**What to do**
What are the lines below, starting at the line containing "servicio de trans" and ending at the line containing "ñar o criticar"? Write them out exactly, ends included, without pictures.

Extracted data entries

= = = =

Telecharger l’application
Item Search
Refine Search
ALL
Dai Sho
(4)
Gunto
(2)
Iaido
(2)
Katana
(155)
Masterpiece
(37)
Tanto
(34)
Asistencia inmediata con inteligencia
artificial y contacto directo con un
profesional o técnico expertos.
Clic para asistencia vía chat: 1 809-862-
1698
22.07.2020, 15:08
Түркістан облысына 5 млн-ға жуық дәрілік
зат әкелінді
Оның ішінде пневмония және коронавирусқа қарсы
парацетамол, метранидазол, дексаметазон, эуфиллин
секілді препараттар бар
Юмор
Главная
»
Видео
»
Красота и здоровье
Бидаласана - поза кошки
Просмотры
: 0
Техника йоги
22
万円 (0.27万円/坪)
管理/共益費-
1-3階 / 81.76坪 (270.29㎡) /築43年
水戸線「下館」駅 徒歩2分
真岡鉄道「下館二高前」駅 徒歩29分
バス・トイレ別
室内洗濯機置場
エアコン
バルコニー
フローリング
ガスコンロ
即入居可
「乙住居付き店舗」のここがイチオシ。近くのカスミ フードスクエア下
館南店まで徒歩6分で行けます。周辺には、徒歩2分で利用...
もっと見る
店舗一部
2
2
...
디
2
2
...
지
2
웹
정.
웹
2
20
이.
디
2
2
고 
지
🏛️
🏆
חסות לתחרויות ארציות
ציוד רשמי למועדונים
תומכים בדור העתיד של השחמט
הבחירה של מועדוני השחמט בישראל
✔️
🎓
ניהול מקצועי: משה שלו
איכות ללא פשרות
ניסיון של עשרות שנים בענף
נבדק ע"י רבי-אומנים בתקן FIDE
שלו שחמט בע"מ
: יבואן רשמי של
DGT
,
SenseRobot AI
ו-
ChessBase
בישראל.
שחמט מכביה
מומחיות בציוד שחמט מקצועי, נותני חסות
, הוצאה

= = = =

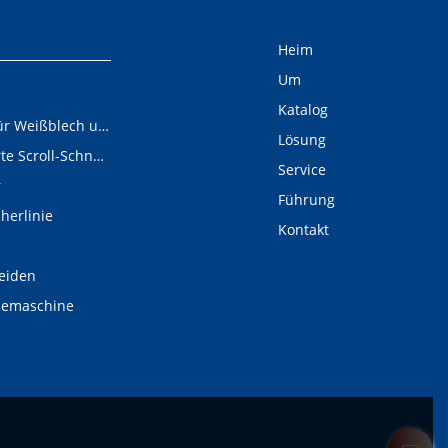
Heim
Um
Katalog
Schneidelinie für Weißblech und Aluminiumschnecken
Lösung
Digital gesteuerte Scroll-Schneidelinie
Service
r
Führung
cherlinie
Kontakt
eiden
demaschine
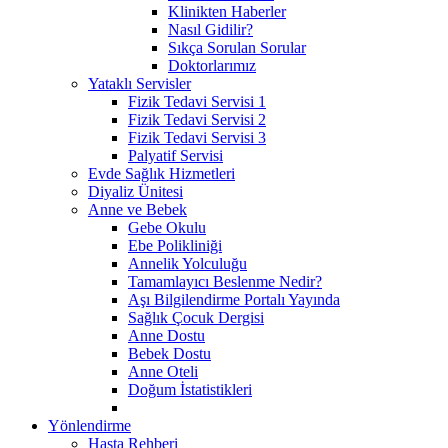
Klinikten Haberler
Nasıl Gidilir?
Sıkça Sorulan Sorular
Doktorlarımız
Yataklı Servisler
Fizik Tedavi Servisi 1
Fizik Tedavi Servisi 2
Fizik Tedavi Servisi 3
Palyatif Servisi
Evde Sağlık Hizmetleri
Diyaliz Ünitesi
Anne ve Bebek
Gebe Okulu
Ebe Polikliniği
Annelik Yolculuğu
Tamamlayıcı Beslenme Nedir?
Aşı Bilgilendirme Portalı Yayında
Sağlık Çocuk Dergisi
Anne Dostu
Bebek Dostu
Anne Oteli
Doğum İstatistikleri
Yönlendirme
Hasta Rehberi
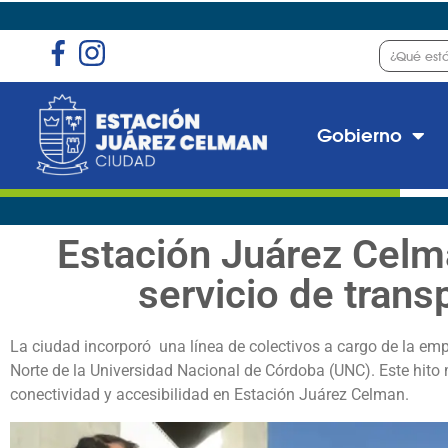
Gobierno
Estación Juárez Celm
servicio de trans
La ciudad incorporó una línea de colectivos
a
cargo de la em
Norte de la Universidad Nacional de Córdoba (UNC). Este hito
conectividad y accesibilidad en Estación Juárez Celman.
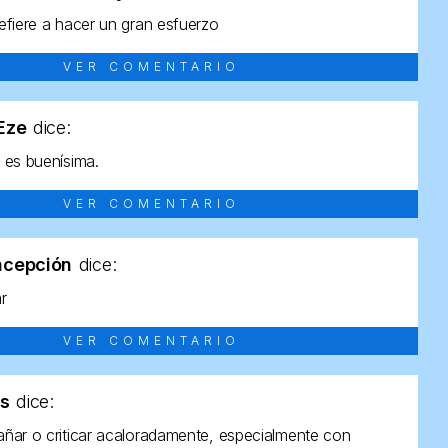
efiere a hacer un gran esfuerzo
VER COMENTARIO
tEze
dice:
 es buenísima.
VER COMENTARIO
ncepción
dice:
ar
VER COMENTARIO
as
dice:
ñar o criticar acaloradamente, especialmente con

= = = =

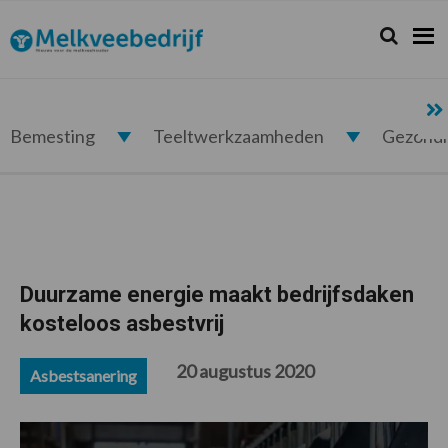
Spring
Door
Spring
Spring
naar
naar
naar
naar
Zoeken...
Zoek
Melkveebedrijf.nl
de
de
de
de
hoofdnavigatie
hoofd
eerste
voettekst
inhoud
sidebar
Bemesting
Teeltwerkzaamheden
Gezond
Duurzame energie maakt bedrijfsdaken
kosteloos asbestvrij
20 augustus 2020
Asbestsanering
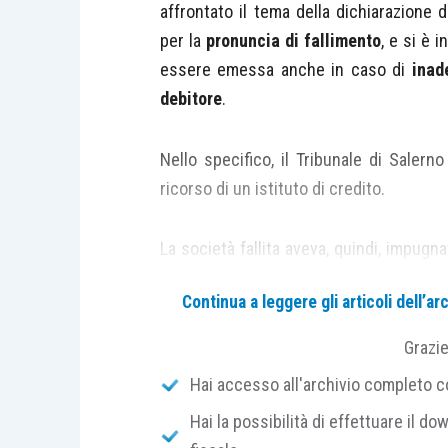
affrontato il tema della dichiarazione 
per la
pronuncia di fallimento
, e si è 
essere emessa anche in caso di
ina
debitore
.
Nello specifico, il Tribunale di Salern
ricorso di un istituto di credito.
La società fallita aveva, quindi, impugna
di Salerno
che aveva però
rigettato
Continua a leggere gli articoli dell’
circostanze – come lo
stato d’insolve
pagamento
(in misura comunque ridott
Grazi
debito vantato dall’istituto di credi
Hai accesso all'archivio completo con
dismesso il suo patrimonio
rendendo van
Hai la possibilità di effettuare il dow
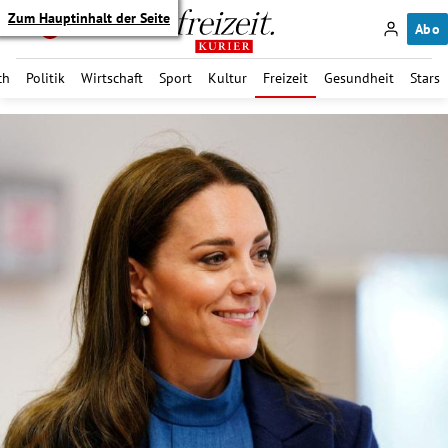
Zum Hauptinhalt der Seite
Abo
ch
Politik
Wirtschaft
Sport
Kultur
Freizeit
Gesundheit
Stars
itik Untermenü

= = = =

**Answer to this task**
servicio de trans
La ciudad incorporó una línea de colectivos
a
cargo de la em
Norte de la Universidad Nacional de Córdoba (UNC). Este hito
conectividad y accesibilidad en Estación Juárez Celman.
efiere a hacer un gran esfuerzo
VER COMENTARIO
tEze
dice:
 es buenísima.
VER COMENTARIO
ncepción
dice:
ar
VER COMENTARIO
as
dice:
ñar o criticar acaloradamente, especialmente con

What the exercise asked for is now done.